The present invention generally relates to a fuel supply system for an internal combustion engine and, more particularly, to a fuel supply system having a supercharger incorporated therein for boosting the power of the engine.
The use of a supercharger, or a turbo charger or turbo supercharger as it is generally called, is not a new and recent development. The supercharger is known as a means effective to boost the power of the engine with minimized fuel consumption and generally contains a compressor and a turbine linked together by a common shaft. The supercharger is usually driven by the turbine which is in turn driven by exhaust gases emitted from the engine, although on some engines the supercharger is driven by a belt or gears from the engine instead of by an exhaust-gas turbine.
There is known an automobile fuel supply system wherein the supercharger is installed at a position upstream of the primary and secondary or auxiliary throttle valves with respect to the direction of flow of an air-fuel mixture towards the engine.
In this known type of engine fuel supply system, because the amount of incoming air to be supplied to the engine in admixture with fuel can be controlled in multi-stage fashion, the use of the supercharger has brought about such advantages as improved accuracy in the metering of the incoming air, improved maneuverability of the acceleration pedal during low speed driving of an automobile and improved availability of negative pressure for both the exhaust-gas recirculating system and the ignition distributor.
However, some disadvantages are also present in the above described known system. Specifically, in order to minimize, or substantially eliminate, the possibility that lubricant oil used in the supercharger particularly for lubricating the common shaft may leak into the fuel supply system under the influence of a negative pressure developed during a low load operating condition of the engine, a limitation has been imposed that the throttle valves have to be installed at a portion of the fuel supply system downstream of the supercharger. Accordingly, in the known system wherein the secondary or auxiliary throttle valve is so designed as to be controlled by a negative pressure developed inside a venturi area which is formed inside a fuel passage at a position upstream of the primary throttle valve, the negative pressure inside the venturi area tends to be counterbalanced with a positive pressure supplied from the supercharger during a high load operating condition of the engine and, therefore, the secondary throttle valve cannot be controlled properly. In order to avoid this problem, it is possible to control the secondary throttle valve by the utilization of a positive pressure inside a fuel supply passage at a position upstream of the primary throttle valve, this possibility, however, bringing about another problem that an abrupt increase of the positive pressure which would instantaneously occur upstream of the primary throttle valve during deceleration of the engine leads to reduction in responsivity of the secondary throttle valve to return to a proper position, thereby resulting in an impairment of the feeling of deceleration.

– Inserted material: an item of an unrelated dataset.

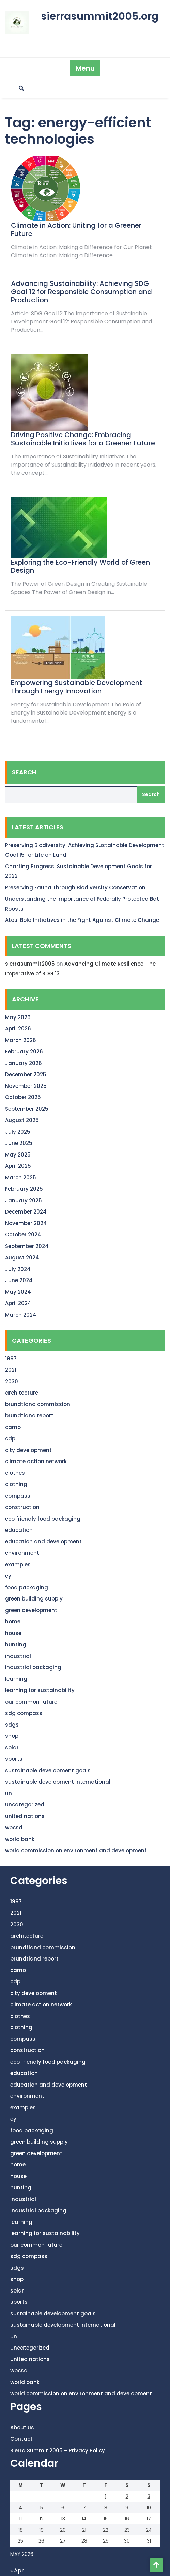  Describe the element at coordinates (33, 1667) in the screenshot. I see `industrial packaging` at that location.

In order to solve this problem, a fairly recent version of the automobile fuel supply system has been so designed that, while the primary throttle valve is operatively coupled to the acceleration pedal, the secondary throttle valve is operatively linked with the primary throttle valve by means of a mechanical linkage so designed as to forcibly open the secondary throttle valve when the acceleration pedal has been depressed to open the primary throttle valve to a predetermined opening, for example, 40.degree..
In this recent version, since the secondary throttle valve is forcibly opened irrespective of the amount of incoming air when and after the primary throttle valve has been opened to the predetermined opening, the secondary throttle valve is unnecessarily opened even during the particular engine operating condition, for example, low-speed operating condition and high load operating condition, in which the supply of the incoming air controlled only by the primary throttle valve is considered sufficient.